Als sie die Stufen zurück ins Erdgeschoss hinabstieg verfiel sie erneut ihren Gedanken. Dabei zog sie ihr Handy aus der Hosentasche und entsperrte den Bildschirm, um eventuelle neue Nachrichten zu checken. Ein verpasster Anruf und eine Nachricht von Alex. Seltsam, ihre Ex sollte doch wissen das sie bis eben in der Schule gesessen hatte. Aimeé las sich die SMS durch: ‚Sorry, macht der Gewohnheit. Ruf mich an, wenn du reden willst.', dann grinste sie. Das Handy verschwand wieder in der Tasche und Aimeé trat aus dem Schuldgebäude heraus, die Sonne blendete etwas. Einige Schüler waren noch immer im Pausenhof zugange, unterhielten sich oder waren gerade dabei auf ihre Fahrräder zu steigen. Aimeé schob sich zwischen den Leuten vorbei die am Eingangstor schwatzten und machte sich sofort auf den Weg nach Hause. Ein wenig Ablenkung wäre jetzt genau das Richtige, vielleicht ein bisschen zocken, etwas ansehen oder... oder doch mal Alex anrufen?

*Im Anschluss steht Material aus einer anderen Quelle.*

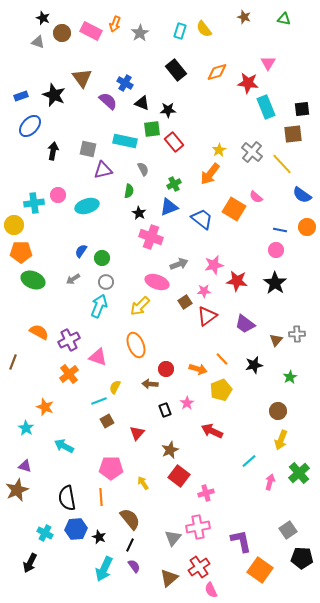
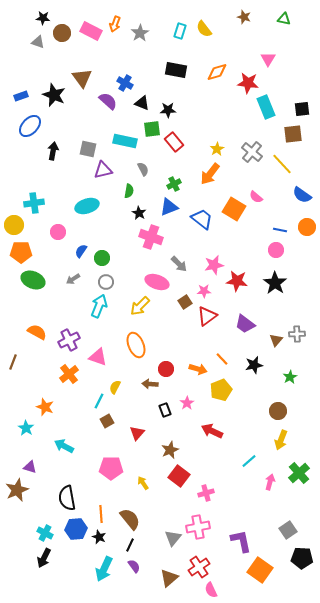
black star at (43, 18): rotated 16 degrees counterclockwise
pink triangle at (268, 63): moved 4 px up
black rectangle at (176, 70): rotated 40 degrees counterclockwise
yellow star at (219, 150): moved 2 px left, 1 px up
pink circle at (58, 195): moved 37 px down
gray arrow at (179, 264): rotated 66 degrees clockwise
orange semicircle at (39, 332): moved 2 px left
cyan line at (99, 401): rotated 42 degrees counterclockwise
purple triangle at (25, 466): moved 5 px right, 1 px down
orange line at (101, 497): moved 17 px down
black arrow at (30, 563): moved 14 px right, 5 px up
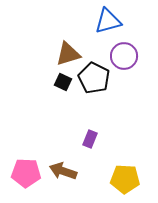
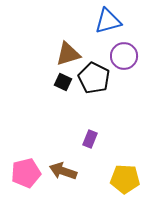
pink pentagon: rotated 16 degrees counterclockwise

Plötzlich riss eine Stimme sie aus ihren Gedanken. „Hey, wohnst du auch in der Richtung?" Sie blickte über ihre Schulter und sah einen Jungen mit rot-braunen Locken, einigen Sommersprossen im Gesicht und auffällig blauen Augen. Er sah ein wenig wie ein menschlicher Hobbit aus. Aimeé erkannte ihn, sein Name war Alexander Schiefer und er saß direkt in der ersten Reihe. Er war ihr nur aufgefallen, weil Anna ihn die ganze Zeit angestarrt hatte. „Ja, meine Wohnung ist hier um die Ecke." Aimeé bemühte sich um ein freundliches Lächeln und drehte sich zu ihm. „Und du auch?" Kurz hob der junge Mann eine Braue. „Deine Wohnung? Du wohnst hier allein?" War das wirklich so seltsam? Sie erwischte sich dabei, wie ihr innerer Verteidigungsreflex ansprang und direkt in Aktion treten wollte, schaffte es aber noch ihn zu bändigen.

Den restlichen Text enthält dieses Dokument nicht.